Collected data entries:
★ ★ ★ ★ ★ ★ ★
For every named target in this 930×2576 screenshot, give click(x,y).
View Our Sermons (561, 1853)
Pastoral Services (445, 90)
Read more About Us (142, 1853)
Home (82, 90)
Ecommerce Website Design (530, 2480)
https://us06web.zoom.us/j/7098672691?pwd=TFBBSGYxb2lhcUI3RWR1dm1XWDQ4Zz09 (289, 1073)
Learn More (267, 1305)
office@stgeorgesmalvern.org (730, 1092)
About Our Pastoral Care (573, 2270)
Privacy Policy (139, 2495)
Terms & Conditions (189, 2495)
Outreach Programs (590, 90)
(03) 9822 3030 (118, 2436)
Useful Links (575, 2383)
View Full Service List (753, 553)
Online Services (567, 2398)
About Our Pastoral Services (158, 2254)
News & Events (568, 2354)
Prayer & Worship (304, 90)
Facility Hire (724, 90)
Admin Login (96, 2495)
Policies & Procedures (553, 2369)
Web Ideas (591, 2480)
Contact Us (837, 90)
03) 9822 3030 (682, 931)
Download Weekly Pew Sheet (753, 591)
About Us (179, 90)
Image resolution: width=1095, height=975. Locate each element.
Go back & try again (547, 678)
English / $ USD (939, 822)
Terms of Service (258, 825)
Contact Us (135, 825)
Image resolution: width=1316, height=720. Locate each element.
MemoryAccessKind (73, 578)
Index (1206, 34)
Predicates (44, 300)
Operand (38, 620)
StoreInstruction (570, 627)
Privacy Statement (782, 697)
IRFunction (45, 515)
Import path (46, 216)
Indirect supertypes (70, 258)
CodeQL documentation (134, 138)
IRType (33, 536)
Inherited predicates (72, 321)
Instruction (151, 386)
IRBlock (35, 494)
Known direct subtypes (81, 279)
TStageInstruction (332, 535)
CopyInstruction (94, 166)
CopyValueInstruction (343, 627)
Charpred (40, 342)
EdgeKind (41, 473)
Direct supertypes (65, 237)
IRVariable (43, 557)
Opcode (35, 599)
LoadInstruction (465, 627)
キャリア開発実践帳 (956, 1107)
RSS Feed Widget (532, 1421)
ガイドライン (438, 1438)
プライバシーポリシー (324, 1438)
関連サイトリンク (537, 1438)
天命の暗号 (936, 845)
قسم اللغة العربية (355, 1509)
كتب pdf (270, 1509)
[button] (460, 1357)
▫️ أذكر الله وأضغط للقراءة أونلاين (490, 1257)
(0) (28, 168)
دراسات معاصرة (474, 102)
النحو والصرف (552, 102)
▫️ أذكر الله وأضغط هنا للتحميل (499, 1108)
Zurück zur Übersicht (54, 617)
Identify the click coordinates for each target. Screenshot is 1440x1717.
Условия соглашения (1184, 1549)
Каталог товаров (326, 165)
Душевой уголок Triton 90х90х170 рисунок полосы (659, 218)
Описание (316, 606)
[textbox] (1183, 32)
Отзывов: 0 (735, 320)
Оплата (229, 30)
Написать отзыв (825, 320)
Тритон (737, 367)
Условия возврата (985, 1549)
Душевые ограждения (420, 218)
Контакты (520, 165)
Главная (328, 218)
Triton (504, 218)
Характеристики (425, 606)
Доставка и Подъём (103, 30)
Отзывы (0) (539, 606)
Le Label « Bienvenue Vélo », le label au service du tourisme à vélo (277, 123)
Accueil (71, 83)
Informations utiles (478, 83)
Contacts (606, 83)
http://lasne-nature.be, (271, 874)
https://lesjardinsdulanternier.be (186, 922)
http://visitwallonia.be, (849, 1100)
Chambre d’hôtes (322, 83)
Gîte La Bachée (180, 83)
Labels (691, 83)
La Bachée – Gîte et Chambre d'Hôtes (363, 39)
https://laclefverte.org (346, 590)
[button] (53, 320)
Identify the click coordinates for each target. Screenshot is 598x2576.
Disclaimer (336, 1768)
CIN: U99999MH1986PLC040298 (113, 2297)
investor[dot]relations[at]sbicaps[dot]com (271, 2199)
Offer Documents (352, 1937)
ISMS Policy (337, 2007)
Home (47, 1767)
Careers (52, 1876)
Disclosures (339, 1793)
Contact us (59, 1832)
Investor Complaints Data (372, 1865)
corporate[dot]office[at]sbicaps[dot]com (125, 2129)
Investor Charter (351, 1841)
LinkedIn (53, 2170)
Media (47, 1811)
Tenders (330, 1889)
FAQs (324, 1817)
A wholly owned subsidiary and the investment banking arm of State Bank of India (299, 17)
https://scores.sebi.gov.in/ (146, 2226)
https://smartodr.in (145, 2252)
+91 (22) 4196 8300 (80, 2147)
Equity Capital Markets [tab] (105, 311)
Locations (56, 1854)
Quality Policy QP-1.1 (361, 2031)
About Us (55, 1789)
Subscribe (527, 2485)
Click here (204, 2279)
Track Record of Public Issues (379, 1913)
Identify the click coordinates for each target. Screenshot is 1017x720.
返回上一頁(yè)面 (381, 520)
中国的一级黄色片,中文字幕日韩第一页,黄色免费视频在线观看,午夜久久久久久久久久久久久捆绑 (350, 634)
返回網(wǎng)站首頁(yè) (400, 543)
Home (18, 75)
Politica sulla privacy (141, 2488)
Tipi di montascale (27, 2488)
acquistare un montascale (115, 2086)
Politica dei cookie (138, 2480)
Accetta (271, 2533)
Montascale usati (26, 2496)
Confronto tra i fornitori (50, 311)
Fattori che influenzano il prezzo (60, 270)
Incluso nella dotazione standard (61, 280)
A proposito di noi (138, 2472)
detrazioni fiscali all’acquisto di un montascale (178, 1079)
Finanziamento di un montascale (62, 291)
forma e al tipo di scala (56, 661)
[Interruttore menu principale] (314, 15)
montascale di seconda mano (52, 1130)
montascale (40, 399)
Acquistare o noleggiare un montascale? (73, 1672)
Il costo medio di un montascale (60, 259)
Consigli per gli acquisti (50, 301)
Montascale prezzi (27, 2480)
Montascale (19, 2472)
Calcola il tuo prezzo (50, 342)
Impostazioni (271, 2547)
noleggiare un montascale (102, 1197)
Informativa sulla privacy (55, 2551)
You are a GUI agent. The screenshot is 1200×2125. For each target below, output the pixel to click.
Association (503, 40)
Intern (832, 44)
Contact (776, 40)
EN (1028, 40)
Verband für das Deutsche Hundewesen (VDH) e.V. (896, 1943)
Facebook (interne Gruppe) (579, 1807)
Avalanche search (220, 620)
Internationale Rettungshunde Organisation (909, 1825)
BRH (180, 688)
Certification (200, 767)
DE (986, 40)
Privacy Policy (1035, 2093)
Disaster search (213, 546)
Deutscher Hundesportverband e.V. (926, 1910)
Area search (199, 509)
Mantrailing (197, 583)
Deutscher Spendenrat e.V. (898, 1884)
★ ★ ★ ★ ★ ★ ★
Your response should hold the lines from the first line of the entries above through the line with "Instruction (151, 386)", each retyped exactly, and nothing else.

For every named target in this 930×2576 screenshot, give click(x,y).
View Our Sermons (561, 1853)
Pastoral Services (445, 90)
Read more About Us (142, 1853)
Home (82, 90)
Ecommerce Website Design (530, 2480)
https://us06web.zoom.us/j/7098672691?pwd=TFBBSGYxb2lhcUI3RWR1dm1XWDQ4Zz09 (289, 1073)
Learn More (267, 1305)
office@stgeorgesmalvern.org (730, 1092)
About Our Pastoral Care (573, 2270)
Privacy Policy (139, 2495)
Terms & Conditions (189, 2495)
Outreach Programs (590, 90)
(03) 9822 3030 (118, 2436)
Useful Links (575, 2383)
View Full Service List (753, 553)
Online Services (567, 2398)
About Our Pastoral Services (158, 2254)
News & Events (568, 2354)
Prayer & Worship (304, 90)
Facility Hire (724, 90)
Admin Login (96, 2495)
Policies & Procedures (553, 2369)
Web Ideas (591, 2480)
Contact Us (837, 90)
03) 9822 3030 (682, 931)
Download Weekly Pew Sheet (753, 591)
About Us (179, 90)
Image resolution: width=1095, height=975. Locate each element.
Go back & try again (547, 678)
English / $ USD (939, 822)
Terms of Service (258, 825)
Contact Us (135, 825)
Image resolution: width=1316, height=720. Locate each element.
MemoryAccessKind (73, 578)
Index (1206, 34)
Predicates (44, 300)
Operand (38, 620)
StoreInstruction (570, 627)
Privacy Statement (782, 697)
IRFunction (45, 515)
Import path (46, 216)
Indirect supertypes (70, 258)
CodeQL documentation (134, 138)
IRType (33, 536)
Inherited predicates (72, 321)
Instruction (151, 386)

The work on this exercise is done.